I concur that these studies represent tremendous data that will drive a paradigm shift in the treatment of AS and anticipate that we will rapidly receive approval to use these two TAVR devices in all patients who meet the entry criteria (note that bicuspid AV was an exclusion but a subsequent presentation at ACC19 suggests that outcomes are similar in bicuspid valve patients to tricuspid valve patients).

Transfemorally Yours,

-ACP

ACC15 Presentations Make Nonsurgical Aortic Valve Replacement Look Very Promising

At the ACC meetings yesterday, several “late-breaking clinical trial” presentations provided substantial reasons to be enthusiastic about transcutaneous aortic valve replacement (TAVR) in comparison to standard surgical AV replacement (SAVR).

Five Year Results of First Generation TAVR Show Durability

Michael Mack, from Baylor, presented the 5 year follow-up of the ground breaking PARTNER trial results  and they were simultaneously published here.

This study randomized high risk surgical patients with severe aortic stenosis to treatment with a balloon-expandable bovine pericardial tissue valve employed by either a transfemoral (2/3) or transapical approach or a standard surgical aortic valve replacement.

There was no difference in death rate at 5 years between TAVR (68%) and SAVR (62%) in this trial of Edwards Lifescience’s first generation Sapien device.

Interestingly, follow up with echocardiography showed durability of  both surgical and catheter-implanted aortic valves with the mean gradient staying at 11 mm Hg and aortic valve areas at around 1.5 cm2.

Two Year Mortality/Stroke Rates Show Superiority of Corevalve TAVR over SAVR

The very next presentation at this session came from another surgeon from Texas named Mike, the cocky and folksy Mike Reardon, on the two year results of a competing technology in the TAVR field.

The Corevalve TAVR device made by Medtronic is self-expandable as opposed to the balloon-expanded Sapien device and Dr.

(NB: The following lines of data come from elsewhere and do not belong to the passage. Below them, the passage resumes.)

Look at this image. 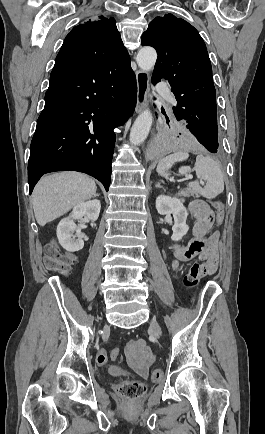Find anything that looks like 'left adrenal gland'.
<instances>
[{
  "label": "left adrenal gland",
  "mask_w": 265,
  "mask_h": 434,
  "mask_svg": "<svg viewBox=\"0 0 265 434\" xmlns=\"http://www.w3.org/2000/svg\"><path fill=\"white\" fill-rule=\"evenodd\" d=\"M155 188H163V186H160V182H157ZM163 190H164V188H163Z\"/></svg>",
  "instance_id": "1"
}]
</instances>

Reardon declared the results with this device so good that they were “unique and provocative”.  Slides of presentation available here.

Indeed, the Corevalve TAVR two year follow up results showed a significantly lower mortality rate for TAVR (22%) versus SAVR (29%) and a LOWER stroke rate for TAVR (11%) versus (17%).

There was no difference in major stroke between the approaches.
TAVR had a lower mortality plus major stroke rate (24%) versus SAVR (32.5%).
These were dramatic results, indicating for the first time that TAVR may be a superior approach for aortic stenosis in patients who are high AND intermediate in their risk for surgery.
In the discussion that followed, Dr. Reardon asserted that TAVR using the Corevalve approach should be considered the preferred approach to high and intermediate surgical risk patients with severe aortic stenosis.

Will TAVR Become The Procedure of Choice for Severe Aortic Stenosis?

These studies suggest to me for the first time that TAVR may ultimately replace SAVR for all patients with severe aortic stenosis, low to high in their risk for surgery.

Clearly, we need ongoing follow up of these patients and more long term data, but as these devices improve and the operators gain more experience it is likely that results will only get better.

This represents a huge paradigm shift in our approach to valvular heart disease.